### Task to carry out
The stretch wanted below opens at the line containing "建築申請memo (380, 466)" and closes at the line containing "会社情報 (180, 2405)". Please return it exactly, with no other lines.

* * *

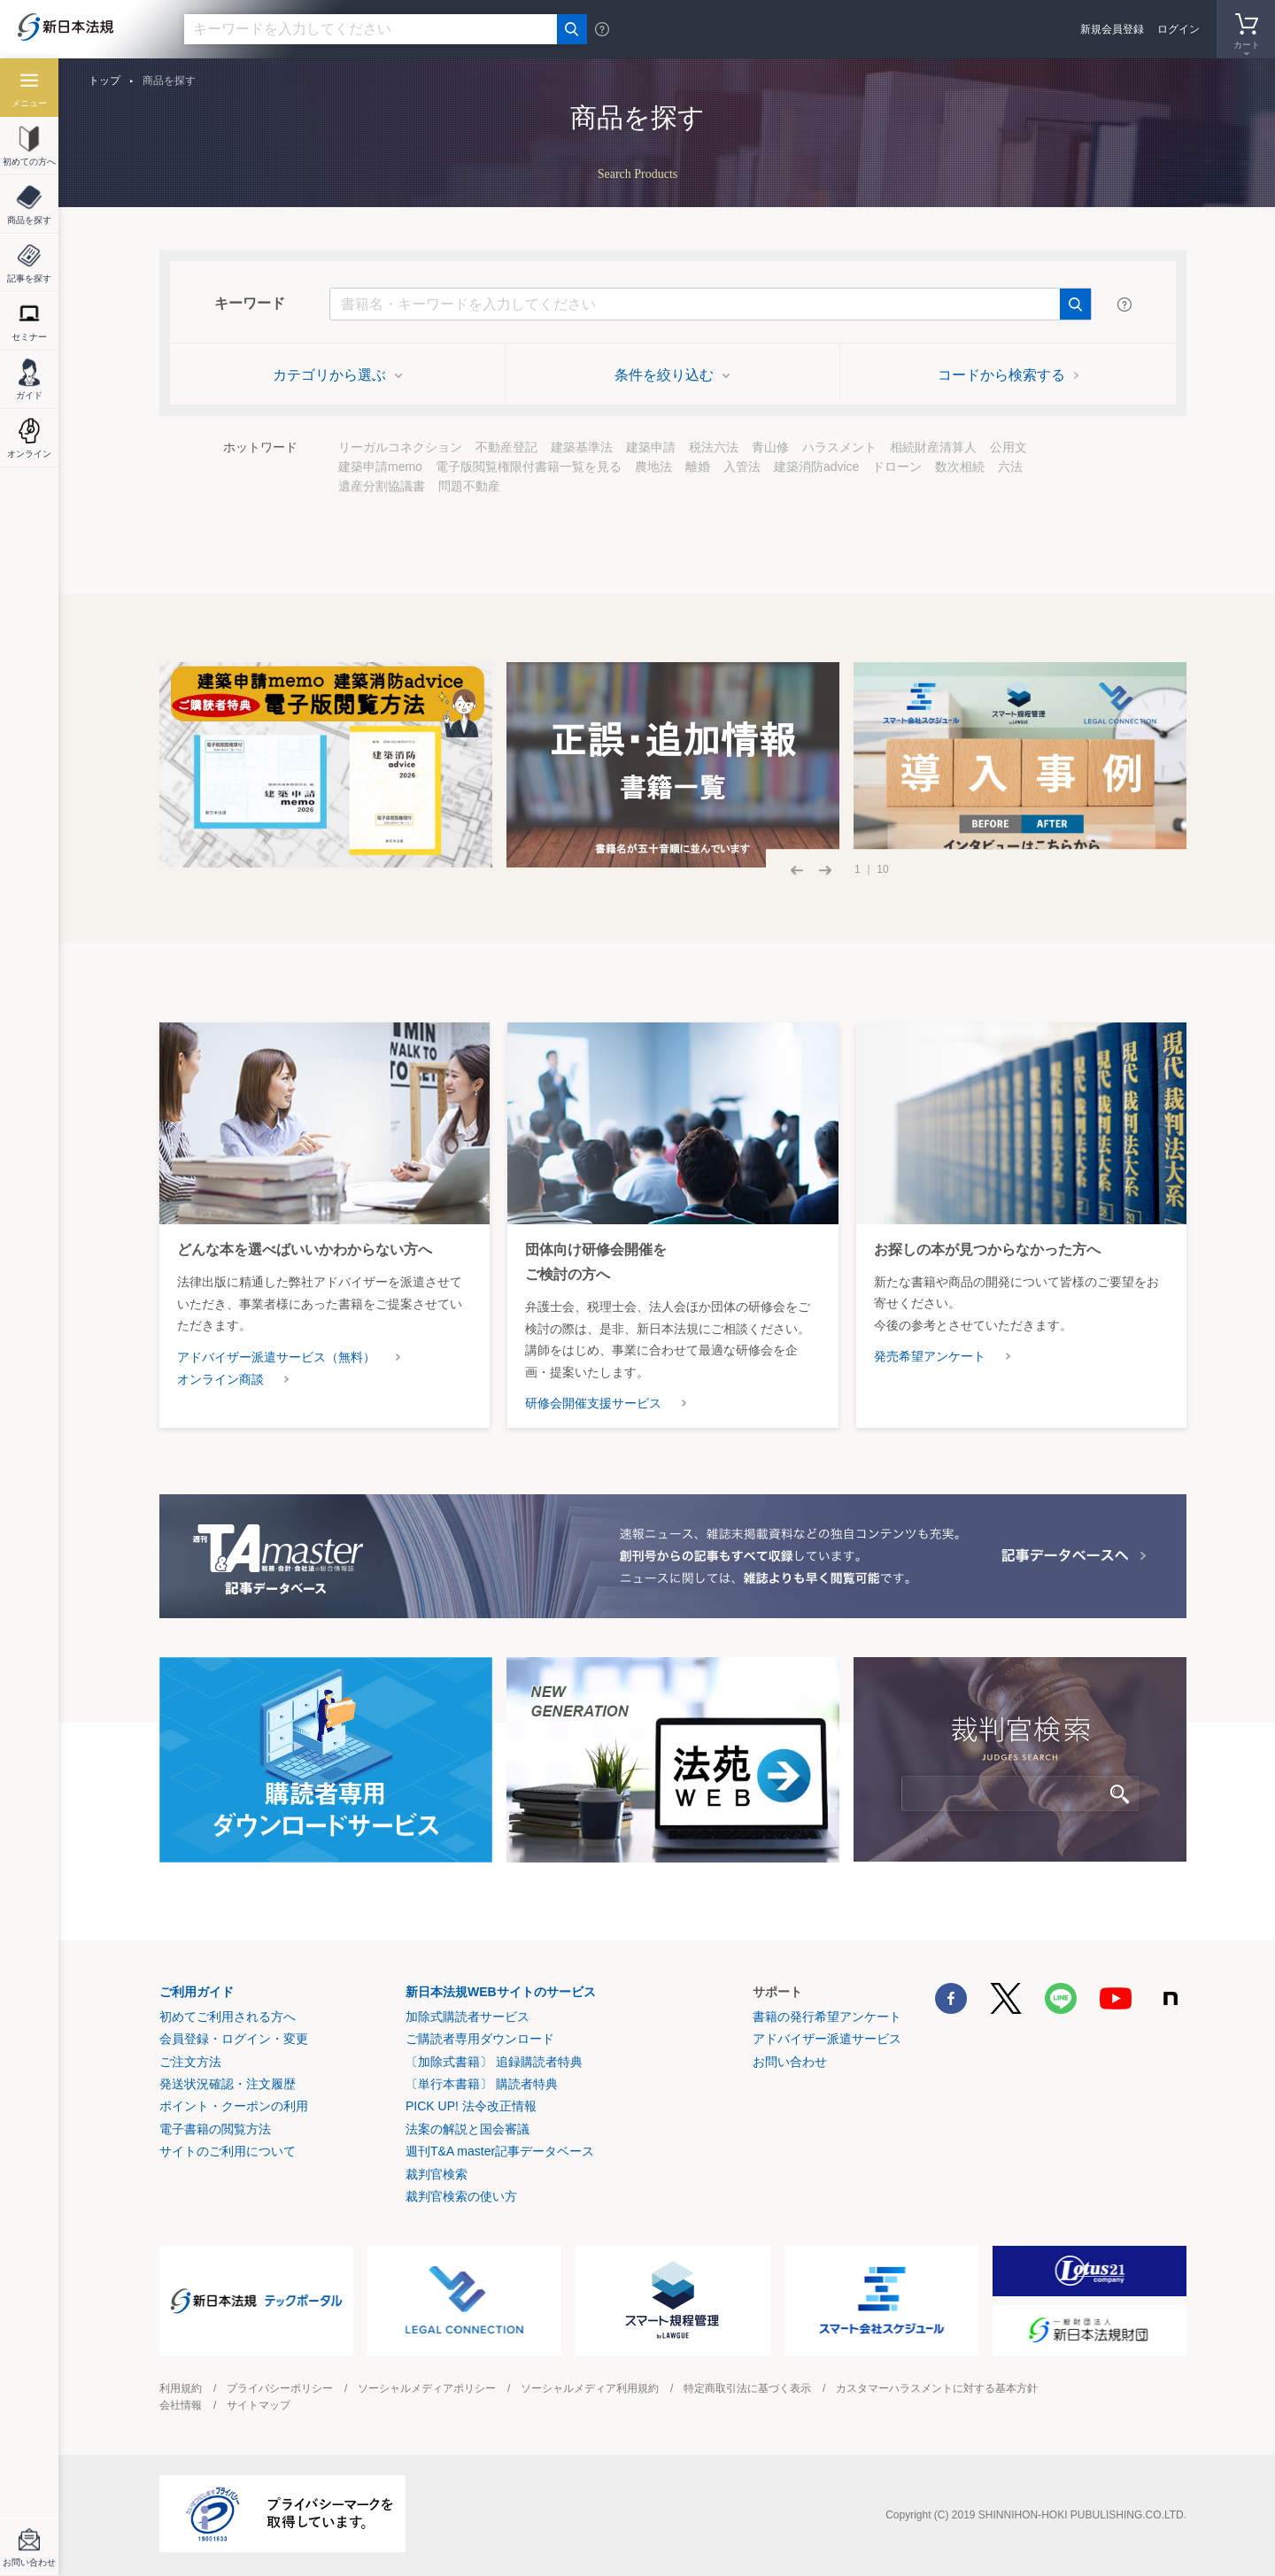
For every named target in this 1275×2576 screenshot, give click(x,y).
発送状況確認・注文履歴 (227, 2084)
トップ (104, 80)
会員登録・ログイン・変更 (233, 2039)
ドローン (897, 466)
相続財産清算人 (933, 447)
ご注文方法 (190, 2062)
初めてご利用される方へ (227, 2016)
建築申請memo (380, 466)
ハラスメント (839, 447)
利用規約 (180, 2388)
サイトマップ (258, 2405)
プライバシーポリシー (280, 2388)
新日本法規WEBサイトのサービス (501, 1992)
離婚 (697, 466)
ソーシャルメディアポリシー (427, 2388)
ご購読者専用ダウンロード (480, 2039)
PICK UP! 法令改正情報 (471, 2106)
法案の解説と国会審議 (467, 2129)
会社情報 (180, 2405)
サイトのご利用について (227, 2151)
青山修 (770, 447)
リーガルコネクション (400, 447)
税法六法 (713, 447)
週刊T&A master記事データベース (500, 2151)
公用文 (1008, 447)
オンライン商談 (220, 1379)
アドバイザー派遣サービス (827, 2039)
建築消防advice (816, 466)
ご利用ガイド (196, 1992)
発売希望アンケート (929, 1356)
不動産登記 (506, 447)
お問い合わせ (790, 2062)
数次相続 (960, 466)
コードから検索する (1008, 374)
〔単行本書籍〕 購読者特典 (482, 2084)
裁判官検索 (437, 2174)
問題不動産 (469, 486)
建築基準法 (582, 447)
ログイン (1178, 29)
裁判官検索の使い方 (461, 2196)
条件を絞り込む (672, 374)
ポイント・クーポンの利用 (233, 2106)
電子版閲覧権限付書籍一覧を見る (529, 466)
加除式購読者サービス (467, 2016)
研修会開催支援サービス (593, 1403)
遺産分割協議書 (381, 486)
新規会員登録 (1112, 29)
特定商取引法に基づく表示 (747, 2388)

* * *

### Problem solution
建築申請memo (380, 466)
ハラスメント (839, 447)
利用規約 (180, 2388)
サイトマップ (258, 2405)
プライバシーポリシー (280, 2388)
新日本法規WEBサイトのサービス (501, 1992)
離婚 (697, 466)
ソーシャルメディアポリシー (427, 2388)
ご購読者専用ダウンロード (480, 2039)
PICK UP! 法令改正情報 (471, 2106)
法案の解説と国会審議 (467, 2129)
会社情報 (180, 2405)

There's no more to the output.